"I am sorry, then, if I must suffer by comparison."
"No, no," she protested. "Oh, why will you twist my words and force me to seem ungrateful? He died rather than have me to wife: you took me on the terms that within a few minutes you must die. For both of you the remedy was at hand, only you chose to save me before taking it. On my knees, sir, I could thank you for that. The crueller were they that, when you stood up claiming your right to die, they broke the bargain and cheated you."
"Princess," I said, after musing a moment, "if my surviving seemed to you so pitiable, there was another way." I pointed to her musket.
"Yes, cavalier, and I will confess to you that when, having fired wide, they turned to go and the cheat was evident, twice before you pulled the bandage away I had lifted my gun. But I could not fire it, cavalier.

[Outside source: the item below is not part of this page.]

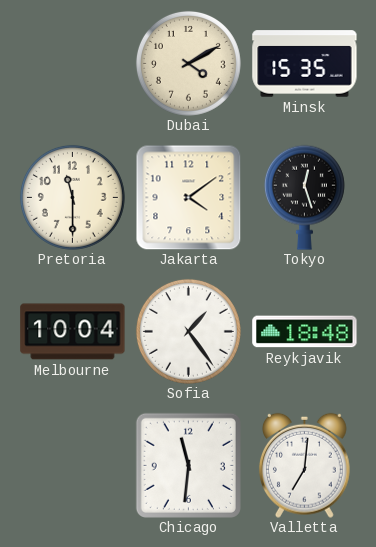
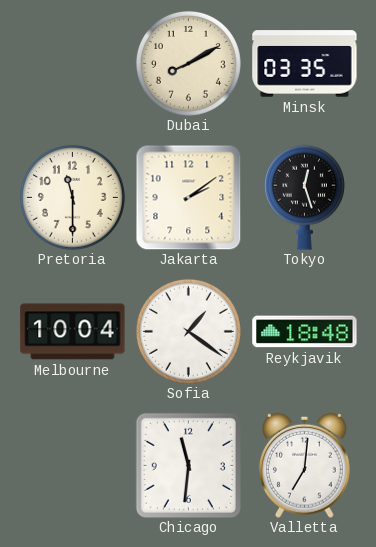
Dubai: 4:10 -> 8:10
Minsk: 15:35 -> 03:35
Jakarta: 4:09 -> 2:09
Sofia: 1:24 -> 1:21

To make me your executioner! Me, your wife—and while you thought so vilely of me!"
"Faith," said I grimly, "it was asking too much, even for a Genoese! Yet again I think you overrate their little trick, since, after all"—I touched my own gunstock—"there remains a third way—the way chosen by young Odo of Rocca Serra."
She put out a hand. "Sir, that way you need not take—if you will be patient and hear me!"
"Lady," said I, "you may hastily despise me; but I am neither going to take that way, nor to be patient, nor to hear you. But I am, as you invited me, going to be very frank and confess to you, risking your contempt, that I am extremely thankful the Genoese did not shoot me, a while ago. Indeed, I do not remember in all my life to have felt so glad, as I feel just now, to be alive. Give me your gun, if you please."
"I do not understand."
"No, you do not understand. . . . Your gun, please . . . nay, you can lay it on the turf between us. The phial, too, that you offered your brother. . . . Thank you. And now, my wife, let us talk of your country and mine; two islands which appear to differ more than I had guessed. In Corsica it would seem that, let a vile thing be spoken against a woman, it suffices. Belief in it does not count: it suffices that a shadow has touched her, and rather than share that shadow, men will kill themselves—so tender a plant is their honour. Now, in England, O Princess, men are perhaps even more irrational. They, no more than your Corsicans, listen to the evidence and ask themselves, 'Is this good evidence or bad? Do I believe it or disbelieve?' They begin father back, Princess—Shall I tell you how? They look in the face of their beloved, and they say, 'Slander this, not as you wish for belief, but only as you dare; for here my faith is fixed beforehand.'
"And therefore, O Princess," I went on, after a pause in which we eyed one another slowly, "therefore, I disbelieve any slander concerning you; not merely because your brother's confessor was its author—though that, to any rational man, should be enough—but because I have looked in your face. Therefore also I, your husband, forbid you to speak what would dishonour us both."